======== RECORDS SUPPLIED

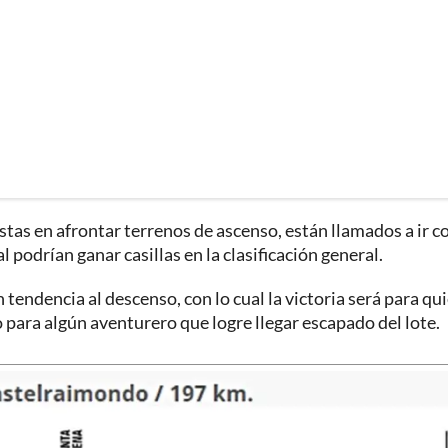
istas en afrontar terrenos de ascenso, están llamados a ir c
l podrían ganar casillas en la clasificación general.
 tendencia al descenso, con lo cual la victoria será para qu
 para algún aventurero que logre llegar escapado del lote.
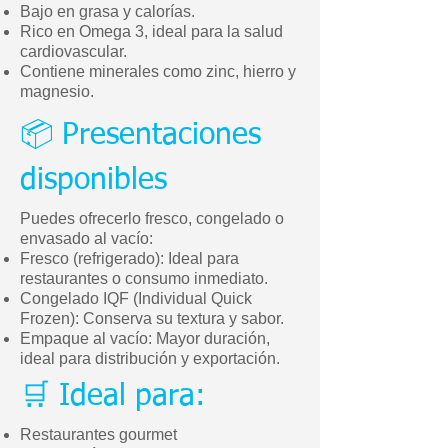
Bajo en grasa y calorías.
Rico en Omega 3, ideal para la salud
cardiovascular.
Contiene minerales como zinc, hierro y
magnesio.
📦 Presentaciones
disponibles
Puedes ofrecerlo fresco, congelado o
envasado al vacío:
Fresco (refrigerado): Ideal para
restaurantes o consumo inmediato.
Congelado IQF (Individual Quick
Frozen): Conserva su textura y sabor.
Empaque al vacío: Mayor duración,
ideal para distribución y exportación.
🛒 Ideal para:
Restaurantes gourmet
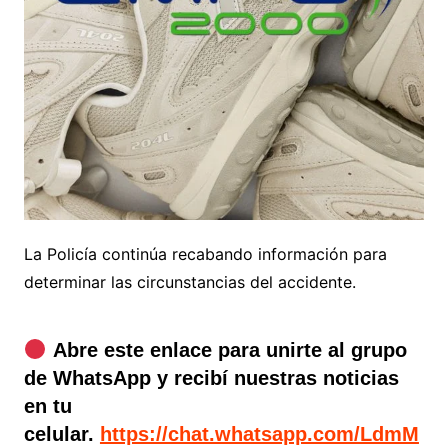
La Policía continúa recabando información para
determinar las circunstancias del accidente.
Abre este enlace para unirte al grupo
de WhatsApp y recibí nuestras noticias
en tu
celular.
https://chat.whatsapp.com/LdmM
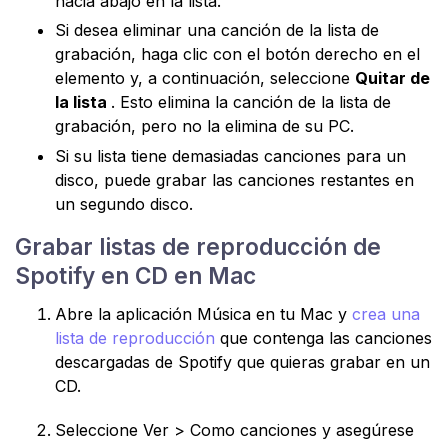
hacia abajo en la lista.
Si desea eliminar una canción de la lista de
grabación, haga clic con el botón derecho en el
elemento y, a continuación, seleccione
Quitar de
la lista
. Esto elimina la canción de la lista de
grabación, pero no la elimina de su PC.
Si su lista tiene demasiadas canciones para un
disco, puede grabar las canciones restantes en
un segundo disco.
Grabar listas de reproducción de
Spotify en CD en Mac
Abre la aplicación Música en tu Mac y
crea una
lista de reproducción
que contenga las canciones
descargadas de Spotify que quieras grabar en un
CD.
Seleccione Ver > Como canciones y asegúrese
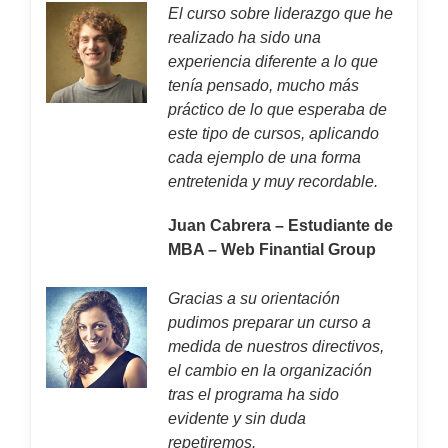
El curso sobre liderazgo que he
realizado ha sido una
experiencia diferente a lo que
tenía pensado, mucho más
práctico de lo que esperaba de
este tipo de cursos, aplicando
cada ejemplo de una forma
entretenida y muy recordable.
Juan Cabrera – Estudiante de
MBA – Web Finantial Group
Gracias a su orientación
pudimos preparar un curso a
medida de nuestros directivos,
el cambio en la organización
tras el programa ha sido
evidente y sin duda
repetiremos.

================

What is needed is an exact copy of the lines above, from the one containing "El curso sobre liderazgo que he" through the one containing "medida de nuestros", with nothing added.

### WORKED SOLUTION
El curso sobre liderazgo que he
realizado ha sido una
experiencia diferente a lo que
tenía pensado, mucho más
práctico de lo que esperaba de
este tipo de cursos, aplicando
cada ejemplo de una forma
entretenida y muy recordable.
Juan Cabrera – Estudiante de
MBA – Web Finantial Group
Gracias a su orientación
pudimos preparar un curso a
medida de nuestros directivos,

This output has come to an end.